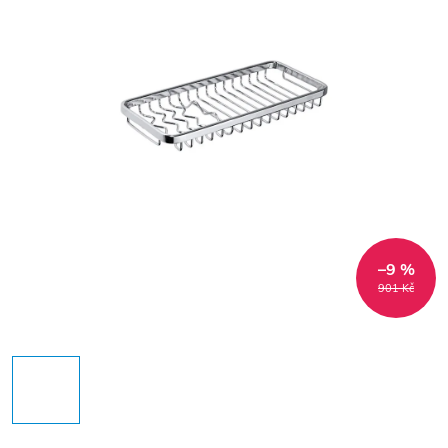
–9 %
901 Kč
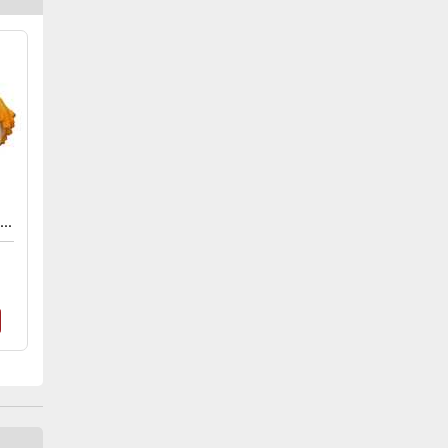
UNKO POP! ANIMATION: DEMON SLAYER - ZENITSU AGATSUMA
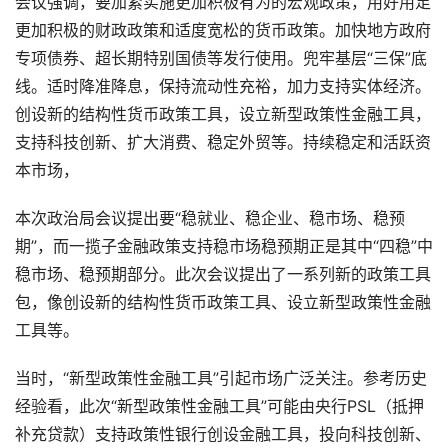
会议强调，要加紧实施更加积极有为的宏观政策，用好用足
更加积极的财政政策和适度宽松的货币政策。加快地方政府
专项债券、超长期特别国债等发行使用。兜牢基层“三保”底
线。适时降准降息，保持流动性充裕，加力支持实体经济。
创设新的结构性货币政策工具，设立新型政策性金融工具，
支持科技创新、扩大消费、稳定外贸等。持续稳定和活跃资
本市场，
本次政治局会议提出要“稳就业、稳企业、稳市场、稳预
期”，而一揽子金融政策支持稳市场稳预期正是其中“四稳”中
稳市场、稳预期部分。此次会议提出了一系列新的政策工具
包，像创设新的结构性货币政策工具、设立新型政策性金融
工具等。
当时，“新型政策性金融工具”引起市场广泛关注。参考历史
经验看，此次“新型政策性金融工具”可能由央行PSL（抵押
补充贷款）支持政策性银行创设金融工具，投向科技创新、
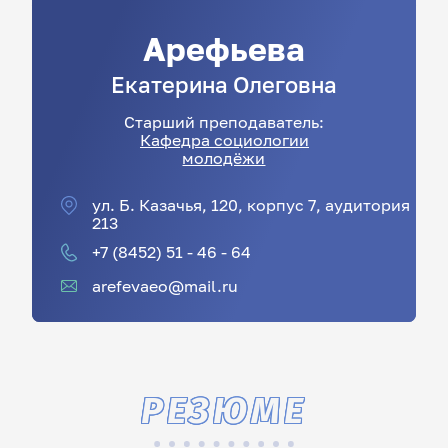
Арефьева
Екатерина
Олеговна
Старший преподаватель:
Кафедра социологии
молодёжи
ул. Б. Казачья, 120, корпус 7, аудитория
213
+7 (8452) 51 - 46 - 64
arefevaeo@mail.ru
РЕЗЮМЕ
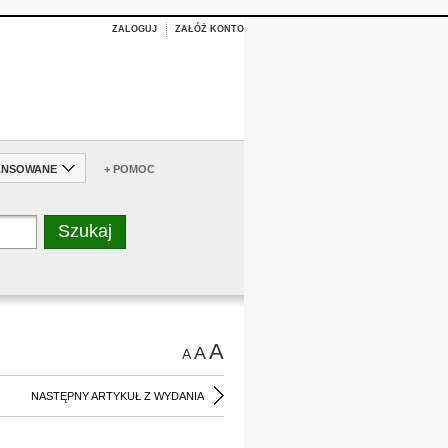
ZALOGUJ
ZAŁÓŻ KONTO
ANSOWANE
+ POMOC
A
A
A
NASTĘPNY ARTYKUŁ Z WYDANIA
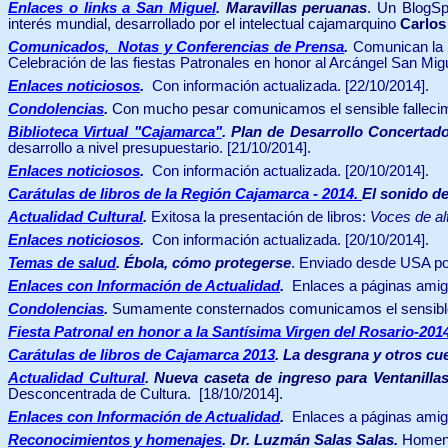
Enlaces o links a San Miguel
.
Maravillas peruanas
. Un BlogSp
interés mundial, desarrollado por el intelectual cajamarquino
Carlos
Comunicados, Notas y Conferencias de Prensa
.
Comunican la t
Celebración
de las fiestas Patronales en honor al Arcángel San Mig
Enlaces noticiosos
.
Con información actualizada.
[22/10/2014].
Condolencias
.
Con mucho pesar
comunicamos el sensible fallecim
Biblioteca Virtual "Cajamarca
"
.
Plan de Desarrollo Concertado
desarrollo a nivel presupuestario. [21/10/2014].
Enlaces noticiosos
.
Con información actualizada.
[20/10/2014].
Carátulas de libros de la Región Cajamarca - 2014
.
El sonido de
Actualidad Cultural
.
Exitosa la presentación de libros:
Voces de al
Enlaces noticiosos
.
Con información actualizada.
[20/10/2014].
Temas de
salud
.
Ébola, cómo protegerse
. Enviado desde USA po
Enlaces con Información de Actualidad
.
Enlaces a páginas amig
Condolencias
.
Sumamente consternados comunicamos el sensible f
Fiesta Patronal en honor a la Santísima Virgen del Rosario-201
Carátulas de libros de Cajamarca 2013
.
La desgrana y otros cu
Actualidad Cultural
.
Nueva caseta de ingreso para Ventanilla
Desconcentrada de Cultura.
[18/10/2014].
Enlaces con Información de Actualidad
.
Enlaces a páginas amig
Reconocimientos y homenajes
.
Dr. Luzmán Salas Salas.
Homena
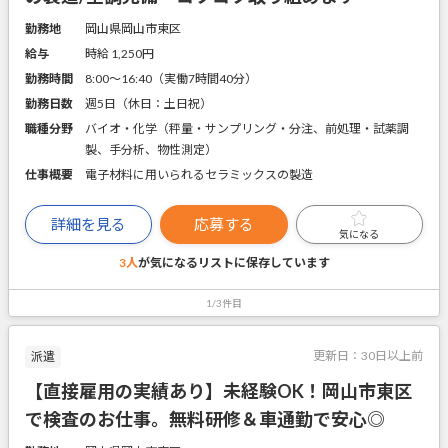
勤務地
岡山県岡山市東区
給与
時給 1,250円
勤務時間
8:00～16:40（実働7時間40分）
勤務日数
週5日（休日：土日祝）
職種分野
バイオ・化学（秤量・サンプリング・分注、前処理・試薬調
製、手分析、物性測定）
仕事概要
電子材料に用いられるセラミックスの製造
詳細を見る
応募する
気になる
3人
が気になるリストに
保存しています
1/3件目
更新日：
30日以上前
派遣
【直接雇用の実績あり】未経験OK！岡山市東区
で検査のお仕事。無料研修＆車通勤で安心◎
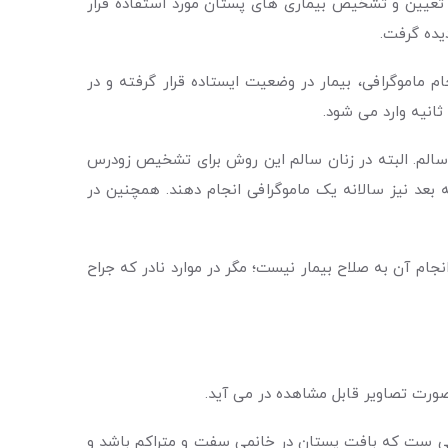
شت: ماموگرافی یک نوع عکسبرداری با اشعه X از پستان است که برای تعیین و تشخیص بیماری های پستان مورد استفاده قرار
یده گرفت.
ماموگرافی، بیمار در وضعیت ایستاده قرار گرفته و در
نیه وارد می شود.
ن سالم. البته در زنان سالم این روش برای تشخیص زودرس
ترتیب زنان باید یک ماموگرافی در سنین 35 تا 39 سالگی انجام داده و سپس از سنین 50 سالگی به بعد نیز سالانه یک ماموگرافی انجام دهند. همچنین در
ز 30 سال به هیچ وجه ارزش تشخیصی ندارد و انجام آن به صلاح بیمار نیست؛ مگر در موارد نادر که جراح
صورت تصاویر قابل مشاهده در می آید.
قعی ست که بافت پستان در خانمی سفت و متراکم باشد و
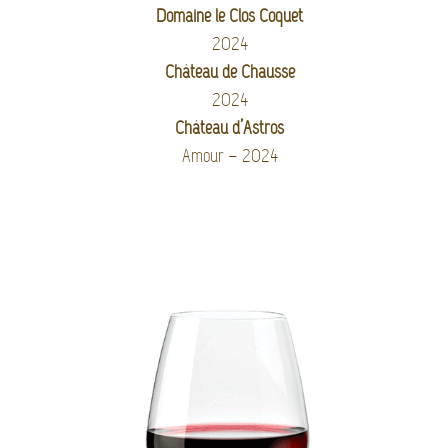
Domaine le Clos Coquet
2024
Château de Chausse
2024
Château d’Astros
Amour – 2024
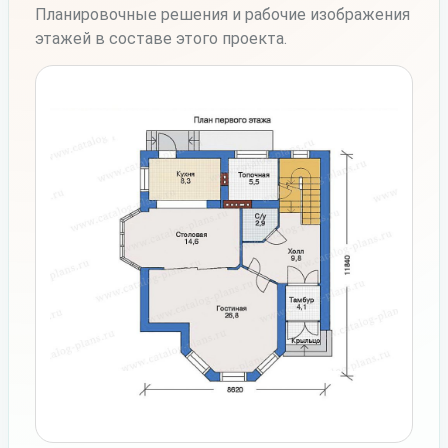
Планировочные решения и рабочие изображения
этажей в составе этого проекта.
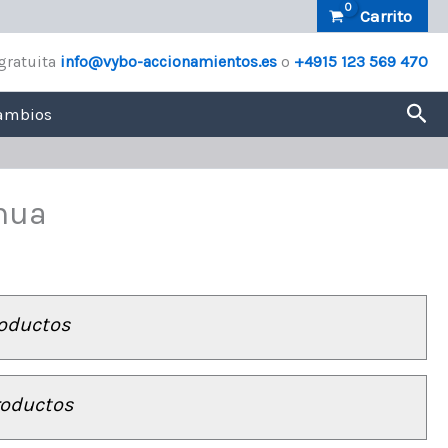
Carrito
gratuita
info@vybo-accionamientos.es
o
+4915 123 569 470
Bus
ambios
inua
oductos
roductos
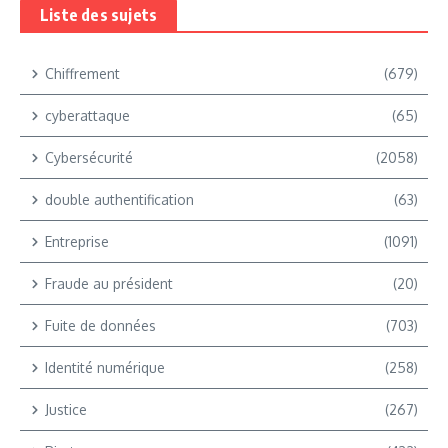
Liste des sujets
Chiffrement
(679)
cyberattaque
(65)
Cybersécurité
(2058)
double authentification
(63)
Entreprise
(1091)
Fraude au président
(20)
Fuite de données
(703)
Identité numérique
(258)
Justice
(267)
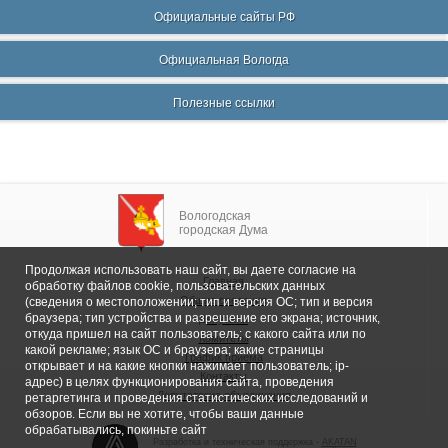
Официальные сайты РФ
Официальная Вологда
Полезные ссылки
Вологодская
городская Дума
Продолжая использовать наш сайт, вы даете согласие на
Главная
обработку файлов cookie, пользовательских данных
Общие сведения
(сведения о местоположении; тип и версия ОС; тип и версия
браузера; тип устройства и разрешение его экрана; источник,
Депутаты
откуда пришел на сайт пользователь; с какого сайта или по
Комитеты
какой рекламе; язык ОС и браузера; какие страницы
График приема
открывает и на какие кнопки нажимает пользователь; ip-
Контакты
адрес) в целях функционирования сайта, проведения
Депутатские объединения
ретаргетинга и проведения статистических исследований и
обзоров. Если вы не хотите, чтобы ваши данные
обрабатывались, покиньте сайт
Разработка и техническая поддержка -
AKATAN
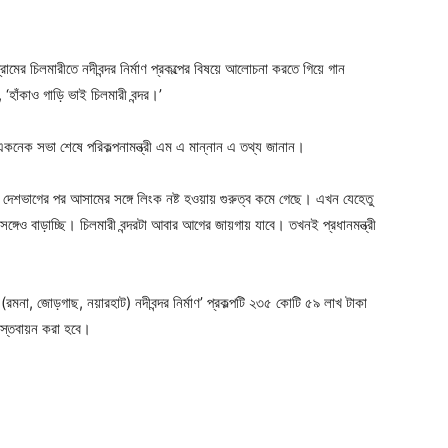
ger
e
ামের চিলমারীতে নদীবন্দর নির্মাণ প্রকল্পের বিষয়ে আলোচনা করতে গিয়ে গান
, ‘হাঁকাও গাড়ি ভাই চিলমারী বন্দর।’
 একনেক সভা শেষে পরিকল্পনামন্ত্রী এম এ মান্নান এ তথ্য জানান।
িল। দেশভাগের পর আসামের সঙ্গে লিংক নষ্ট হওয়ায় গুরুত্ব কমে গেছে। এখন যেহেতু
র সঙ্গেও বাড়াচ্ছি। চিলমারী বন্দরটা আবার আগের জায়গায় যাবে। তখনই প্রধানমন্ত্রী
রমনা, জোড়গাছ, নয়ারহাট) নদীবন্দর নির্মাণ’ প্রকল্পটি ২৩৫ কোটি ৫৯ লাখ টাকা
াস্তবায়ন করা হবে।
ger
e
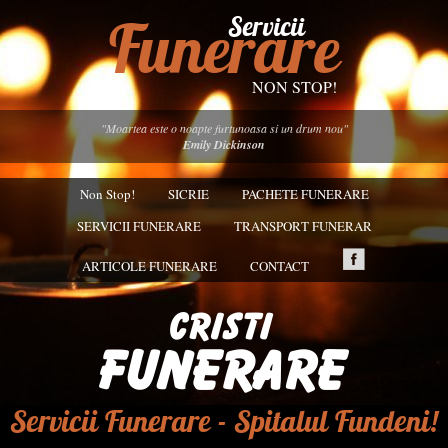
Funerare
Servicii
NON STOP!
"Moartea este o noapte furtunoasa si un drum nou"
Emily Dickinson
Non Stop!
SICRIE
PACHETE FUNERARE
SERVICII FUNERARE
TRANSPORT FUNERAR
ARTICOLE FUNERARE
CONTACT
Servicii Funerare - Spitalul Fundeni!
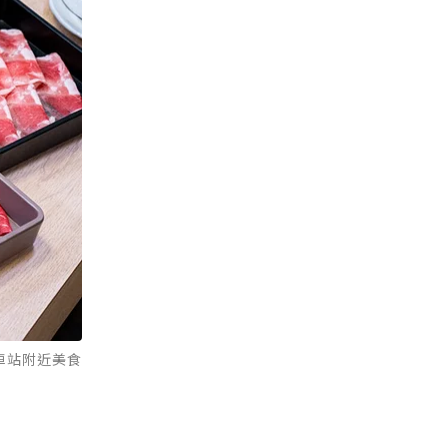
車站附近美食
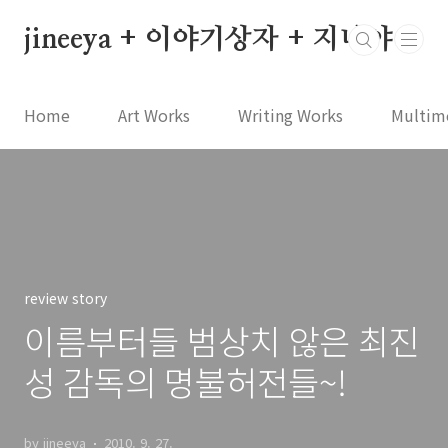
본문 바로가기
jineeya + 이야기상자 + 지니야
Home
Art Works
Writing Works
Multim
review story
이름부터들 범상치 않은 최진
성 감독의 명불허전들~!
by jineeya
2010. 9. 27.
───
• _What is required_: Leaving pictures aside, write out each record above exactly as given.

• _Result below_:
–9 %
901 Kč
UNKO POP! ANIMATION: DEMON SLAYER - ZENITSU AGATSUMA
会议强调，要加紧实施更加积极有为的宏观政策，用好用足
更加积极的财政政策和适度宽松的货币政策。加快地方政府
专项债券、超长期特别国债等发行使用。兜牢基层“三保”底
线。适时降准降息，保持流动性充裕，加力支持实体经济。
创设新的结构性货币政策工具，设立新型政策性金融工具，
支持科技创新、扩大消费、稳定外贸等。持续稳定和活跃资
本市场，
本次政治局会议提出要“稳就业、稳企业、稳市场、稳预
期”，而一揽子金融政策支持稳市场稳预期正是其中“四稳”中
稳市场、稳预期部分。此次会议提出了一系列新的政策工具
包，像创设新的结构性货币政策工具、设立新型政策性金融
工具等。
当时，“新型政策性金融工具”引起市场广泛关注。参考历史
经验看，此次“新型政策性金融工具”可能由央行PSL（抵押
补充贷款）支持政策性银行创设金融工具，投向科技创新、
Арефьева
Екатерина
Олеговна
Старший преподаватель:
Кафедра социологии
молодёжи
ул. Б. Казачья, 120, корпус 7, аудитория
213
+7 (8452) 51 - 46 - 64
arefevaeo@mail.ru
РЕЗЮМЕ
ZALOGUJ
ZAŁÓŻ KONTO
ANSOWANE
+ POMOC
A
A
A
NASTĘPNY ARTYKUŁ Z WYDANIA
Enlaces o links a San Miguel
.
Maravillas peruanas
. Un BlogSp
interés mundial, desarrollado por el intelectual cajamarquino
Carlos
Comunicados, Notas y Conferencias de Prensa
.
Comunican la t
Celebración
de las fiestas Patronales en honor al Arcángel San Mig
Enlaces noticiosos
.
Con información actualizada.
[22/10/2014].
Condolencias
.
Con mucho pesar
comunicamos el sensible fallecim
Biblioteca Virtual "Cajamarca
"
.
Plan de Desarrollo Concertado
desarrollo a nivel presupuestario. [21/10/2014].
Enlaces noticiosos
.
Con información actualizada.
[20/10/2014].
Carátulas de libros de la Región Cajamarca - 2014
.
El sonido de
Actualidad Cultural
.
Exitosa la presentación de libros:
Voces de al
Enlaces noticiosos
.
Con información actualizada.
[20/10/2014].
Temas de
salud
.
Ébola, cómo protegerse
. Enviado desde USA po
Enlaces con Información de Actualidad
.
Enlaces a páginas amig
Condolencias
.
Sumamente consternados comunicamos el sensible f
Fiesta Patronal en honor a la Santísima Virgen del Rosario-201
Carátulas de libros de Cajamarca 2013
.
La desgrana y otros cu
Actualidad Cultural
.
Nueva caseta de ingreso para Ventanilla
Desconcentrada de Cultura.
[18/10/2014].
Enlaces con Información de Actualidad
.
Enlaces a páginas amig
Reconocimientos y homenajes
.
Dr. Luzmán Salas Salas.
Homena
勤務地
岡山県岡山市東区
給与
時給 1,250円
勤務時間
8:00～16:40（実働7時間40分）
勤務日数
週5日（休日：土日祝）
職種分野
バイオ・化学（秤量・サンプリング・分注、前処理・試薬調
製、手分析、物性測定）
仕事概要
電子材料に用いられるセラミックスの製造
詳細を見る
応募する
気になる
3人
が気になるリストに
保存しています
1/3件目
更新日：
30日以上前
派遣
【直接雇用の実績あり】未経験OK！岡山市東区
で検査のお仕事。無料研修＆車通勤で安心◎
شت: ماموگرافی یک نوع عکسبرداری با اشعه X از پستان است که برای تعیین و تشخیص بیماری های پستان مورد استفاده قرار
یده گرفت.
ماموگرافی، بیمار در وضعیت ایستاده قرار گرفته و در
نیه وارد می شود.
ن سالم. البته در زنان سالم این روش برای تشخیص زودرس
ترتیب زنان باید یک ماموگرافی در سنین 35 تا 39 سالگی انجام داده و سپس از سنین 50 سالگی به بعد نیز سالانه یک ماموگرافی انجام دهند. همچنین در
ز 30 سال به هیچ وجه ارزش تشخیصی ندارد و انجام آن به صلاح بیمار نیست؛ مگر در موارد نادر که جراح
صورت تصاویر قابل مشاهده در می آید.
قعی ست که بافت پستان در خانمی سفت و متراکم باشد و
Domaine le Clos Coquet
2024
Château de Chausse
2024
Château d’Astros
Amour – 2024
Планировочные решения и рабочие изображения
этажей в составе этого проекта.
Carrito
gratuita
info@vybo-accionamientos.es
o
+4915 123 569 470
Bus
ambios
inua
oductos
roductos
Liste des sujets
Chiffrement
(679)
cyberattaque
(65)
Cybersécurité
(2058)
double authentification
(63)
Entreprise
(1091)
Fraude au président
(20)
Fuite de données
(703)
Identité numérique
(258)
Justice
(267)
Официальные сайты РФ
Официальная Вологда
Полезные ссылки
Вологодская
городская Дума
Продолжая использовать наш сайт, вы даете согласие на
Главная
обработку файлов cookie, пользовательских данных
Общие сведения
(сведения о местоположении; тип и версия ОС; тип и версия
браузера; тип устройства и разрешение его экрана; источник,
Депутаты
откуда пришел на сайт пользователь; с какого сайта или по
Комитеты
какой рекламе; язык ОС и браузера; какие страницы
График приема
открывает и на какие кнопки нажимает пользователь; ip-
Контакты
адрес) в целях функционирования сайта, проведения
Депутатские объединения
ретаргетинга и проведения статистических исследований и
обзоров. Если вы не хотите, чтобы ваши данные
обрабатывались, покиньте сайт
Разработка и техническая поддержка -
AKATAN
ger
e
ামের চিলমারীতে নদীবন্দর নির্মাণ প্রকল্পের বিষয়ে আলোচনা করতে গিয়ে গান
, ‘হাঁকাও গাড়ি ভাই চিলমারী বন্দর।’
 একনেক সভা শেষে পরিকল্পনামন্ত্রী এম এ মান্নান এ তথ্য জানান।
িল। দেশভাগের পর আসামের সঙ্গে লিংক নষ্ট হওয়ায় গুরুত্ব কমে গেছে। এখন যেহেতু
র সঙ্গেও বাড়াচ্ছি। চিলমারী বন্দরটা আবার আগের জায়গায় যাবে। তখনই প্রধানমন্ত্রী
রমনা, জোড়গাছ, নয়ারহাট) নদীবন্দর নির্মাণ’ প্রকল্পটি ২৩৫ কোটি ৫৯ লাখ টাকা
াস্তবায়ন করা হবে।
ger
e
Funerare
Servicii
NON STOP!
"Moartea este o noapte furtunoasa si un drum nou"
Emily Dickinson
Non Stop!
SICRIE
PACHETE FUNERARE
SERVICII FUNERARE
TRANSPORT FUNERAR
ARTICOLE FUNERARE
CONTACT
Servicii Funerare - Spitalul Fundeni!
車站附近美食
본문 바로가기
jineeya + 이야기상자 + 지니야
Home
Art Works
Writing Works
Multim
review story
이름부터들 범상치 않은 최진
성 감독의 명불허전들~!
by jineeya
2010. 9. 27.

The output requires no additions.